This season (October 2022–September 2023), India’s production of chillies is anticipated to increase by 23%, and jeera (cumin) and pepper production are also anticipated to rise. According to reports presented at the International Spice Congress 2023 (ISC 2023), however, turmeric production will probably be lower due to waterlogging of the fields during the monsoon. Jeera prices are anticipated to rise although chilli prices may not rise as much as they did last year, according to a panel at ISC2023, which was hosted by the All India Spices Exporters Forum.
With the exception of pepper, the outlook for the world’s crops will match India’s production trend. In comparison to 5.21 lt last season, the world’s pepper production is estimated to be 5.39 lakh tonnes (lt) this season. The production of cumin over the world is still less than 5 lakh tonnes, and it is still less than it was before the pandemic in India. According to the studies titled “Reboot n’ rebound Beyond the new normal” that were presented at the conclusion of ISC2023, India’s chilli will probably benefit from a 10% decline in the Chinese harvest. India’s chilli crop is not in danger from the black thrips, which severely damaged the plants and reduced output and production.
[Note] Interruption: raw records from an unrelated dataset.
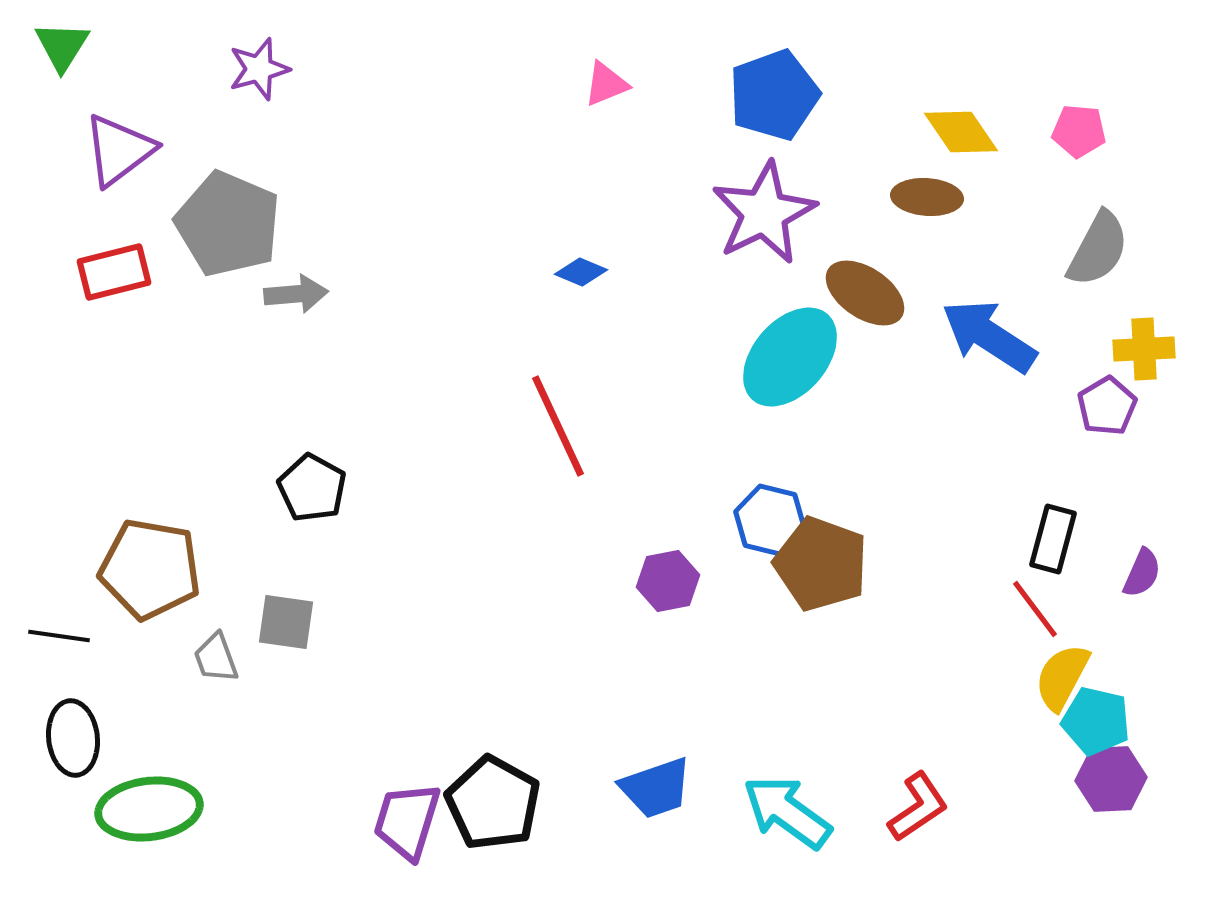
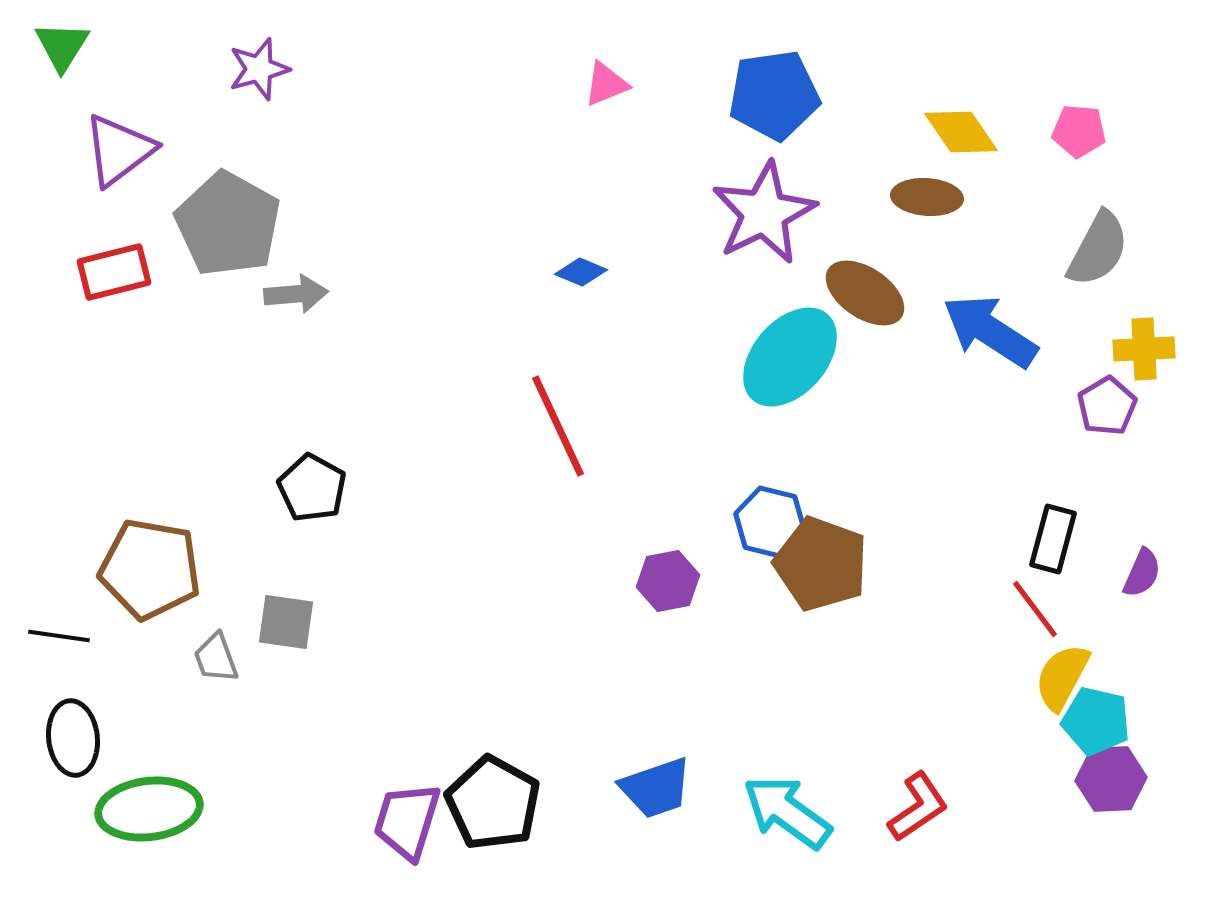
blue pentagon at (774, 95): rotated 12 degrees clockwise
gray pentagon at (228, 224): rotated 6 degrees clockwise
blue arrow at (989, 336): moved 1 px right, 5 px up
blue hexagon at (770, 520): moved 2 px down
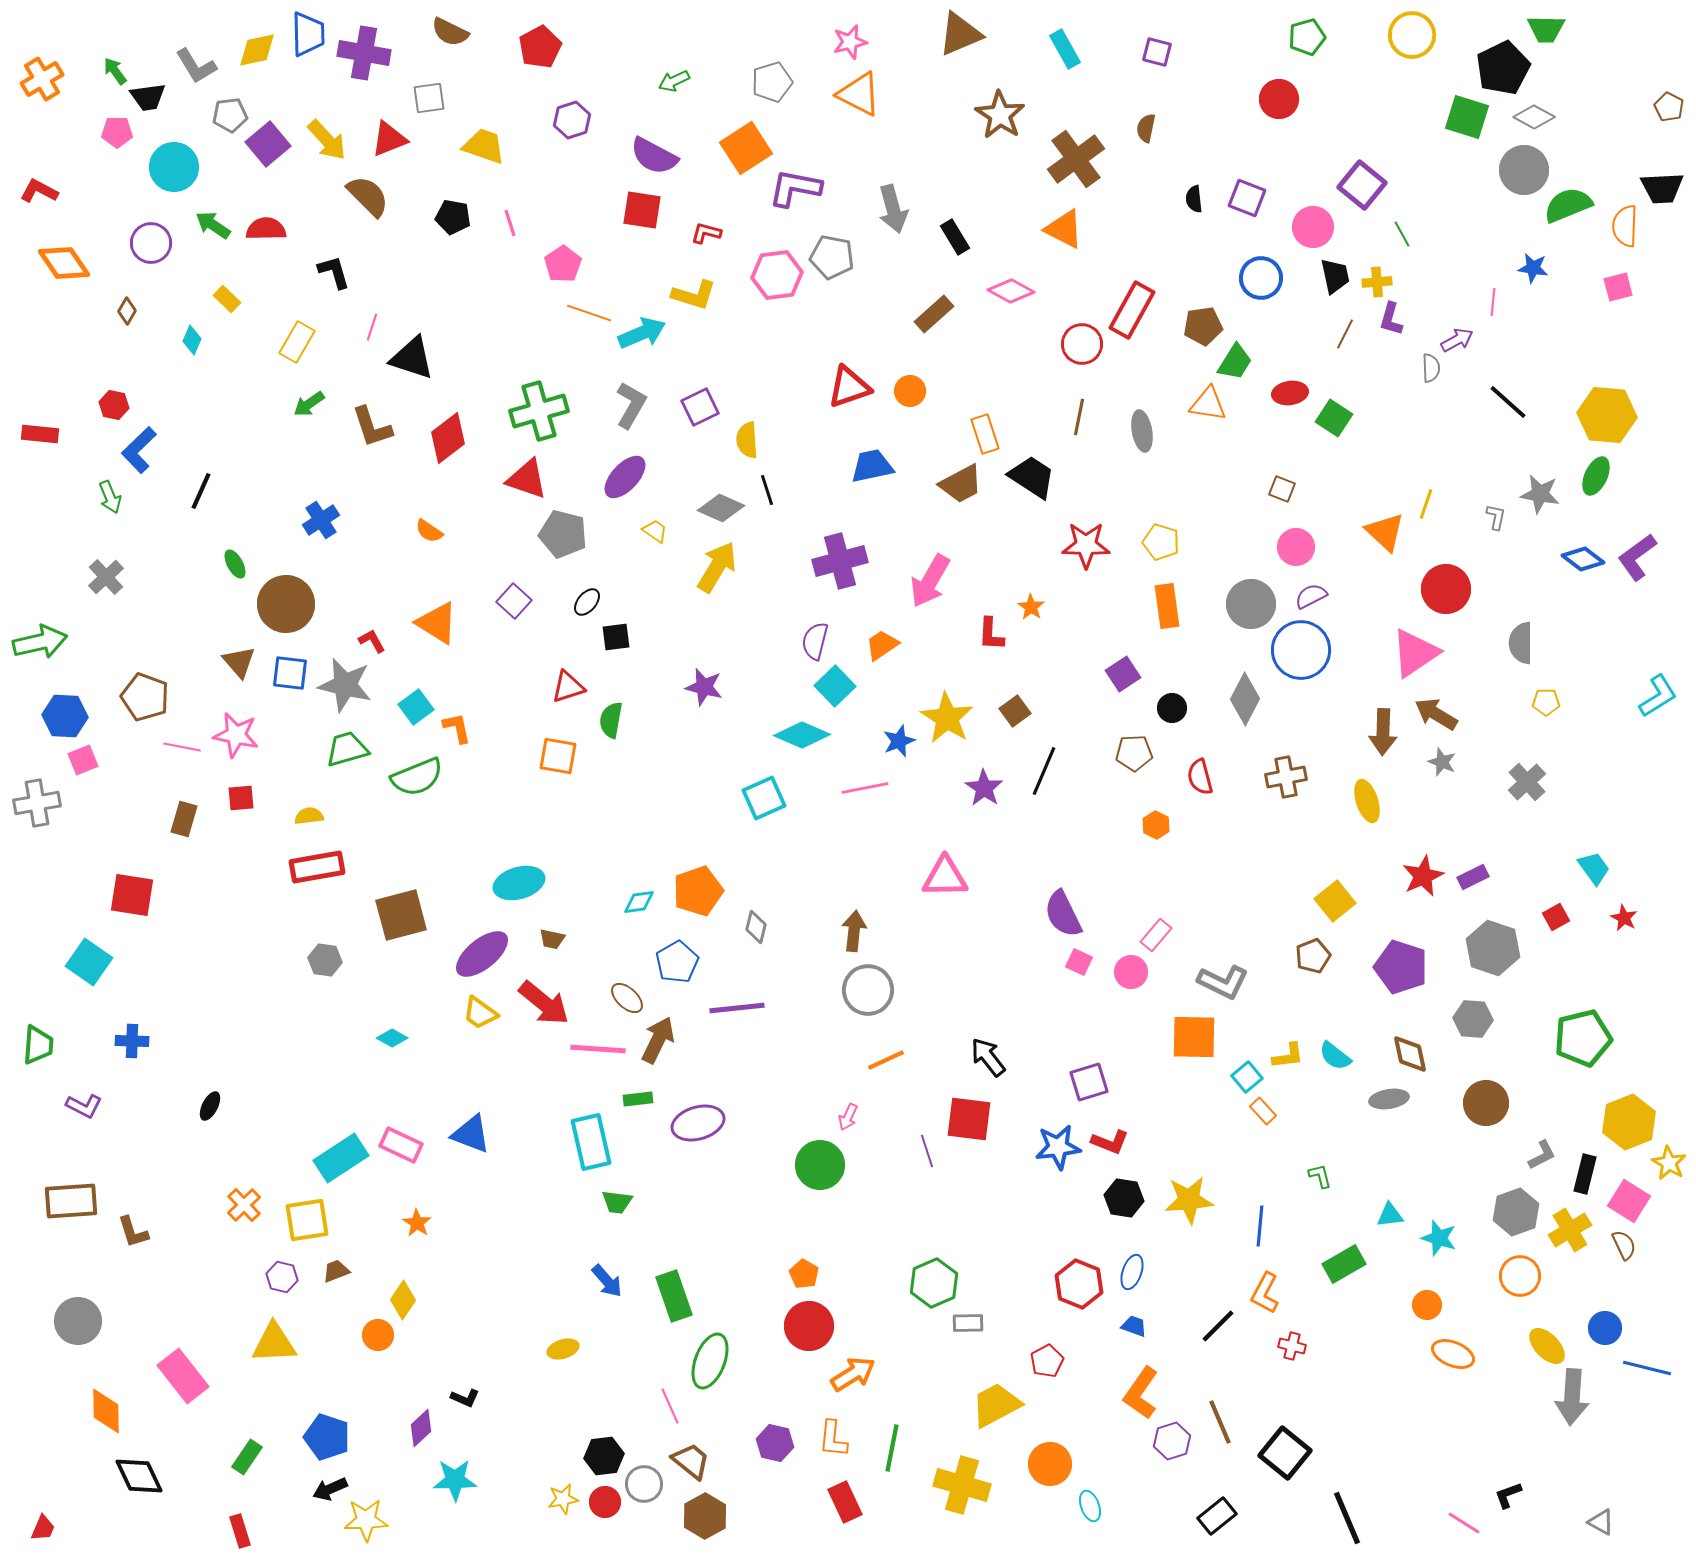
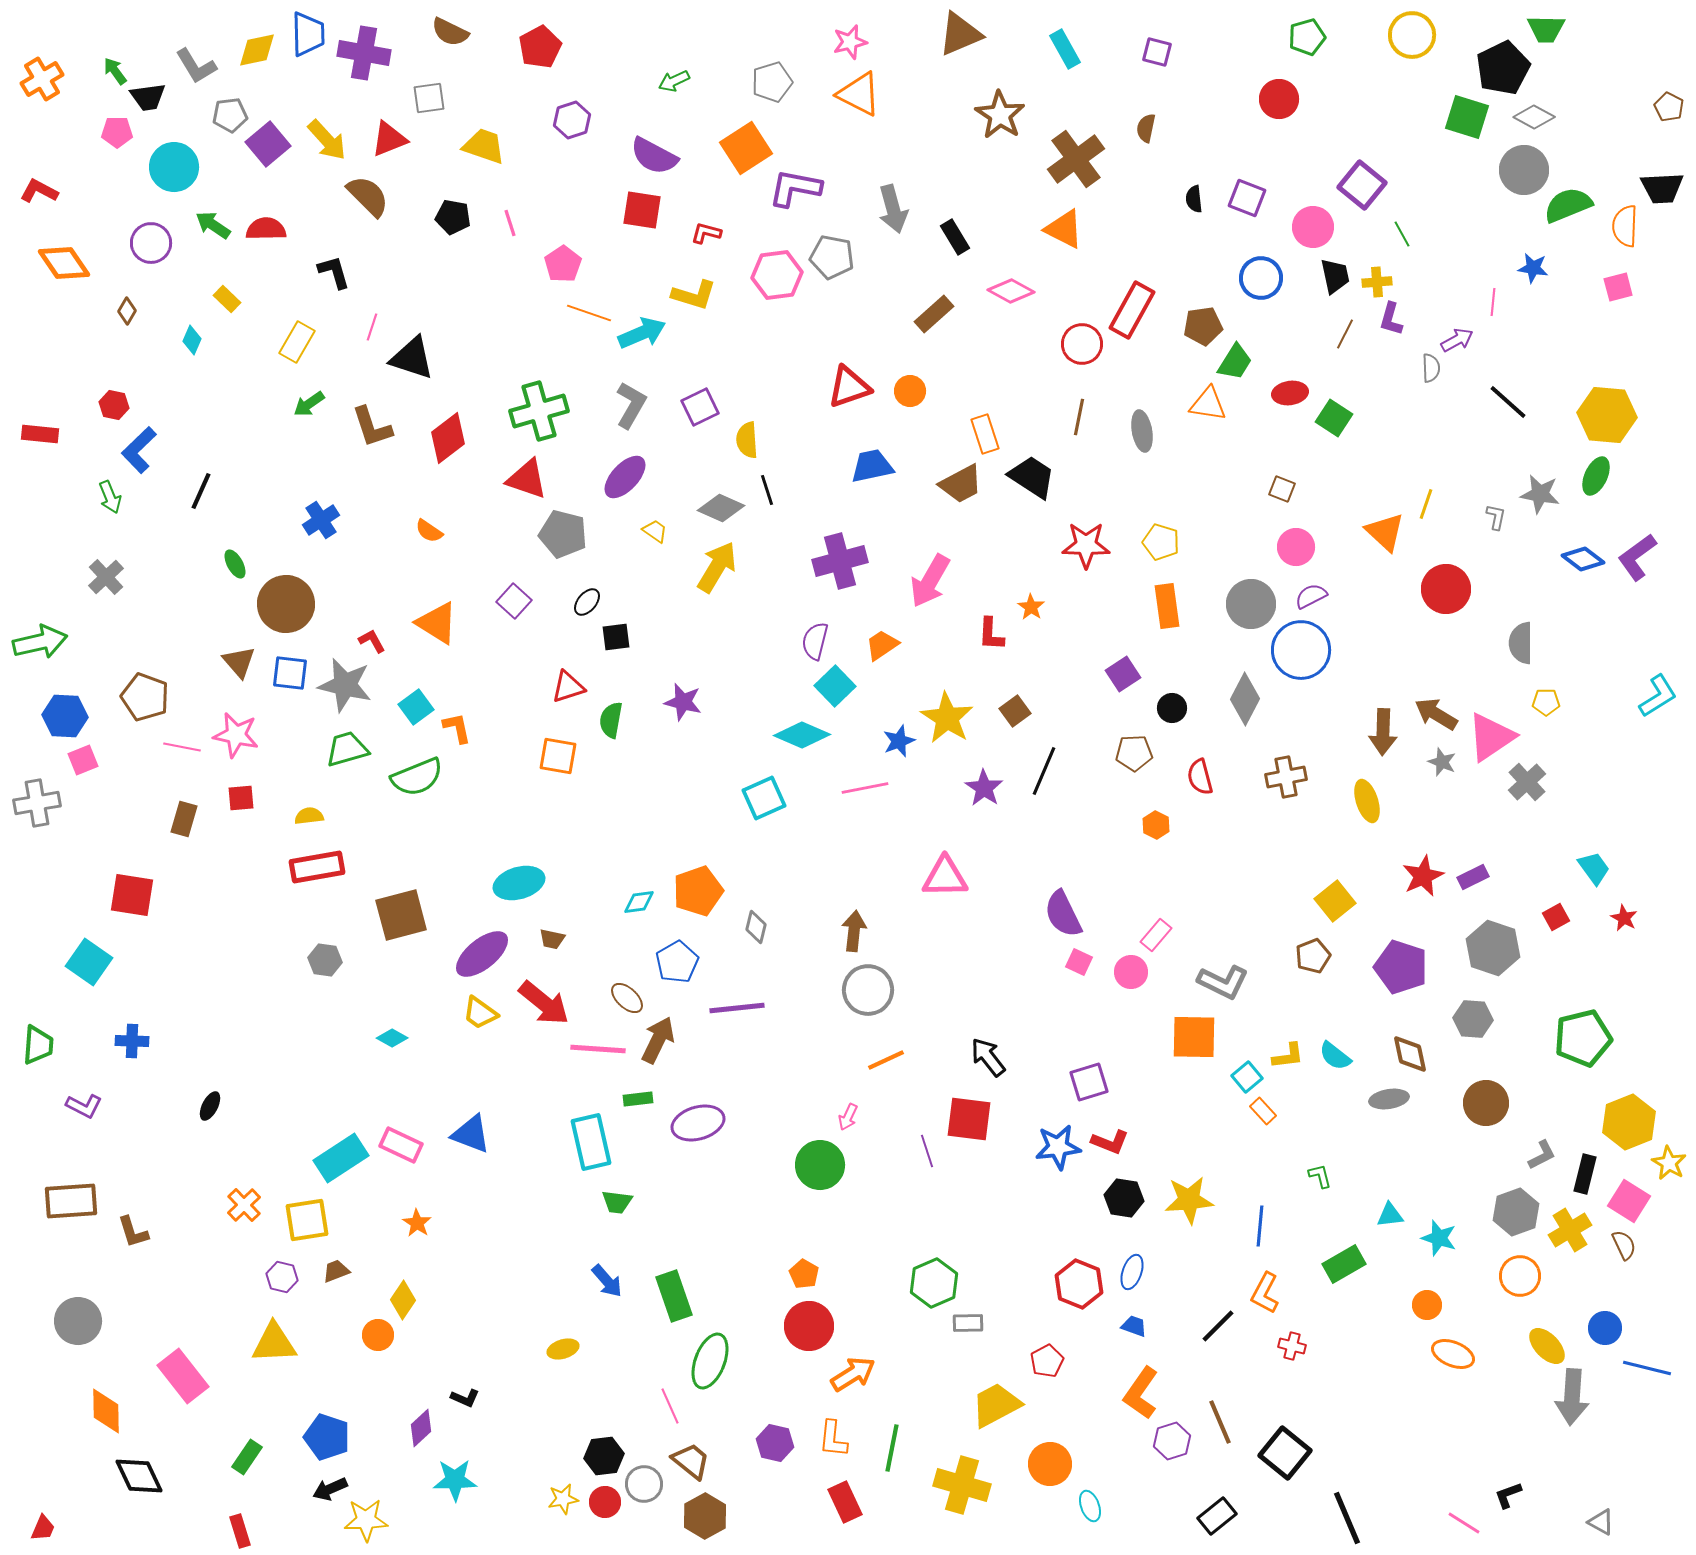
pink triangle at (1415, 653): moved 76 px right, 84 px down
purple star at (704, 687): moved 21 px left, 15 px down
As a result, the production of chillies decreased to 12 million tonnes (mt). With the farmers’ viewpoint shifting, a higher yield of 11.5 tonnes of chillies per acre is anticipated. Production will probably grow to 16 mt as a result. Production of jeera, which fell by 20% to 3.88 lt last season, is predicted to increase to 4.14 this season. The outcome is that global production will increase to 4.35 lt from 4.08 lt. According to the analysis produced by ITC Ltd, net supply from India is expected to decline by 7%, maintaining the bullish outlook for pricing.
During the post-Covid period, pepper planting suffers from neglected farms, expensive labour, poor returns, curtained demand, and supply-chain instability. According to the report, which was created by Herbs and Spices, production in India may rise from 52,000 tonnes the previous season to 53,500 tonnes. Low rates of insect attack and sparing chemical use are likely to be advantageous for farmers. Although the price trajectory for turmeric will be determined by demand, the season’s huge carryover supply of 1.7 lt is a negative issue.